• _WHAT IS NEEDED_
Copy, word for word, the lines below from the one containing "лиотека приглашает посетить" up to and including the one containing "dommages provoqués par", with pictures left out.

• _MATERIAL PROVIDED_
Content starts

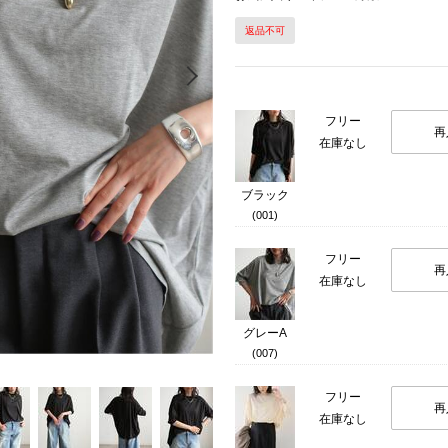
返品不可
Next
フリー
再
在庫なし
ブラック
(001)
フリー
再
在庫なし
グレーA
(007)
フリー
再
在庫なし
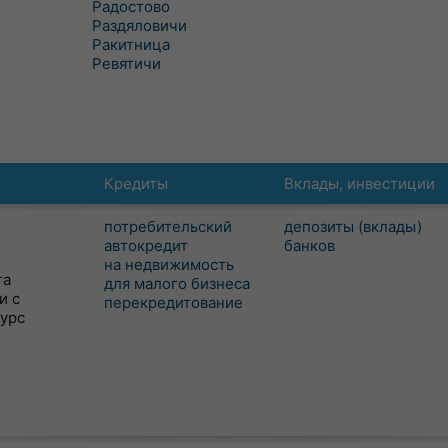
Радостово
Раздяловичи
Ракитница
Ревятичи
Кредиты
Вклады, инвестиции
потребительский
депозиты (вклады)
автокредит
банков
на недвижимость
та
для малого бизнеса
и с
перекредитование
сурс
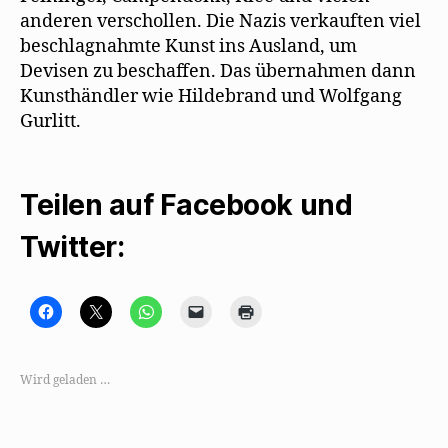
anderen verschollen. Die Nazis verkauften viel
beschlagnahmte Kunst ins Ausland, um
Devisen zu beschaffen. Das übernahmen dann
Kunsthändler wie Hildebrand und Wolfgang
Gurlitt.
Teilen auf Facebook und
Twitter:
K
K
K
K
K
l
l
l
l
l
i
i
i
i
i
c
c
c
c
c
k
k
k
k
k
,
e
e
e
e
Wird geladen …
u
,
n
n
n
m
u
,
,
z
a
m
u
u
u
u
a
m
m
m
f
u
a
e
A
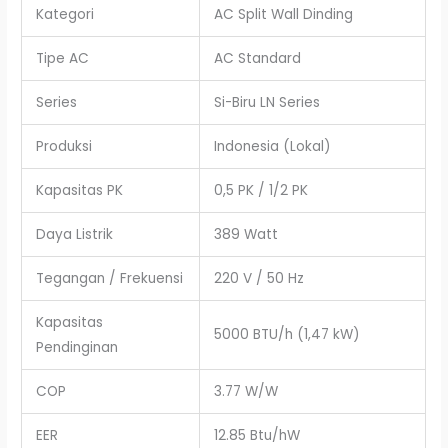
Kategori
AC Split Wall Dinding
Tipe AC
AC Standard
Series
Si-Biru LN Series
Produksi
Indonesia (Lokal)
Kapasitas PK
0,5 PK / 1/2 PK
Daya Listrik
389 Watt
Tegangan / Frekuensi
220 V / 50 Hz
Kapasitas
5000 BTU/h (1,47 kW)
Pendinginan
COP
3.77 W/W
EER
12.85 Btu/hW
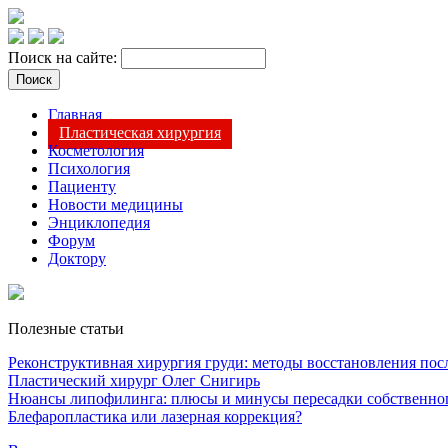
Поиск на сайте:
Главная
Пластическая хирургия
Косметология
Психология
Пациенту
Новости медицины
Энциклопедия
Форум
Доктору
Полезные статьи
Реконструктивная хирургия груди: методы восстановления после
Пластический хирург Олег Снигирь
Нюансы липофилинга: плюсы и минусы пересадки собственно
Блефаропластика или лазерная коррекция?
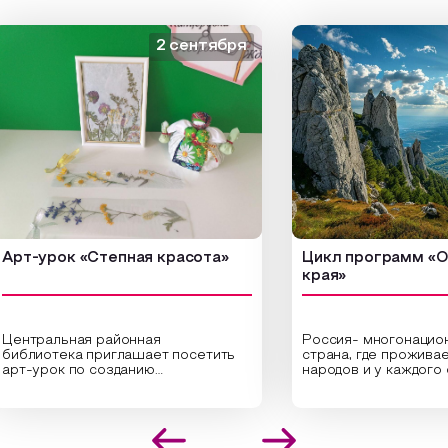
2 сентября
-урок «Степная красота»
Цикл программ «От кр
края»
тральная районная
Россия- многонациональ
лиотека приглашает посетить
страна, где проживает бо
-урок по созданию
народов и у каждого своя
гинальных композиций из
уникальная национальная
ушенных трав и цветов.
На мероприятии участни
циалисты научат технике
совершат путешествие 
положения растений в рамке
необъятной стране, посе
создания эстетически
Сибири, дальнего Востока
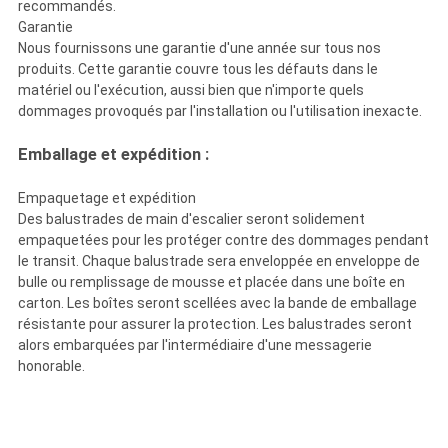
recommandés.
Garantie
Nous fournissons une garantie d'une année sur tous nos
produits. Cette garantie couvre tous les défauts dans le
matériel ou l'exécution, aussi bien que n'importe quels
dommages provoqués par l'installation ou l'utilisation inexacte.
Emballage et expédition :
Empaquetage et expédition
Des balustrades de main d'escalier seront solidement
empaquetées pour les protéger contre des dommages pendant
le transit. Chaque balustrade sera enveloppée en enveloppe de
bulle ou remplissage de mousse et placée dans une boîte en
carton. Les boîtes seront scellées avec la bande de emballage
résistante pour assurer la protection. Les balustrades seront
alors embarquées par l'intermédiaire d'une messagerie
honorable.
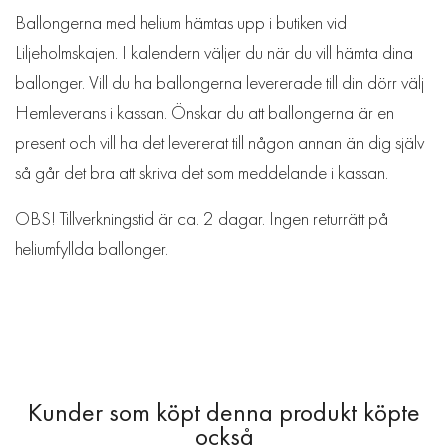
Ballongerna med helium hämtas upp i butiken vid
Liljeholmskajen. I kalendern väljer du när du vill hämta dina
ballonger. Vill du ha ballongerna levererade till din dörr välj
Hemleverans i kassan. Önskar du att ballongerna är en
present och vill ha det levererat till någon annan än dig själv
så går det bra att skriva det som meddelande i kassan.
OBS! Tillverkningstid är ca. 2 dagar. Ingen returrätt på
heliumfyllda ballonger.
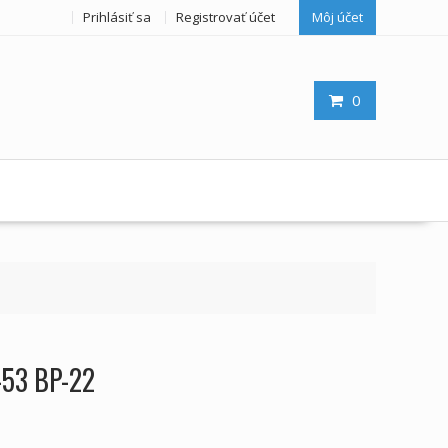
Prihlásiť sa
Registrovať účet
Môj účet
0
-53 BP-22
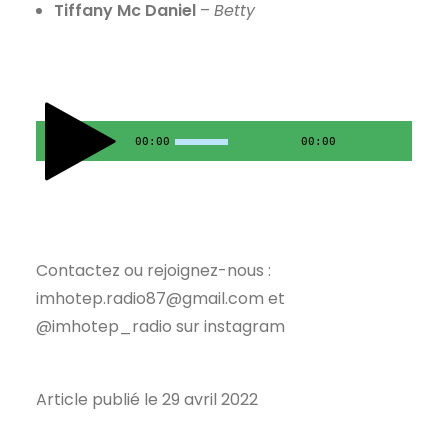
Tiffany Mc Daniel
–
Betty
00:00
00:00
Contactez ou rejoignez-nous :
imhotep.radio87@gmail.com et
@imhotep_radio sur instagram
Article publié le 29 avril 2022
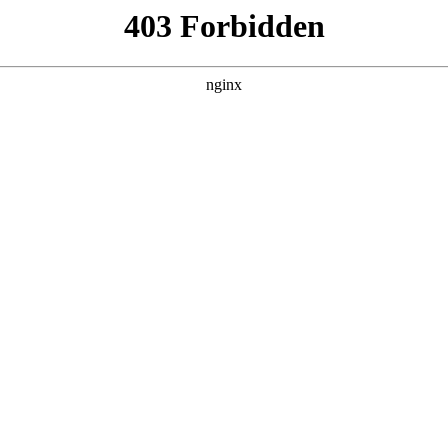
建材经营部
产品展示
新闻资讯
案例展示
行业动态
联系我
也会对五金工具清单及价格进行解释，如果能碰巧解决你现在面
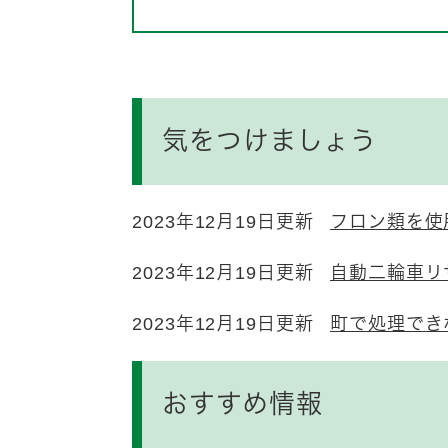
気をつけましょう
2023年12月19日更新
フロン類を使
2023年12月19日更新
自動二輪車リ
2023年12月19日更新
町で処理でき
おすすめ情報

Content ends

• _TASK RESULT_
лиотека приглашает посетить
страна, где проживает бо
-урок по созданию
народов и у каждого своя
гинальных композиций из
уникальная национальная
ушенных трав и цветов.
На мероприятии участни
циалисты научат технике
совершат путешествие 
положения растений в рамке
необъятной стране, посе
создания эстетически
Сибири, дальнего Востока
recommandés.
Garantie
Nous fournissons une garantie d'une année sur tous nos
produits. Cette garantie couvre tous les défauts dans le
matériel ou l'exécution, aussi bien que n'importe quels
dommages provoqués par l'installation ou l'utilisation inexacte.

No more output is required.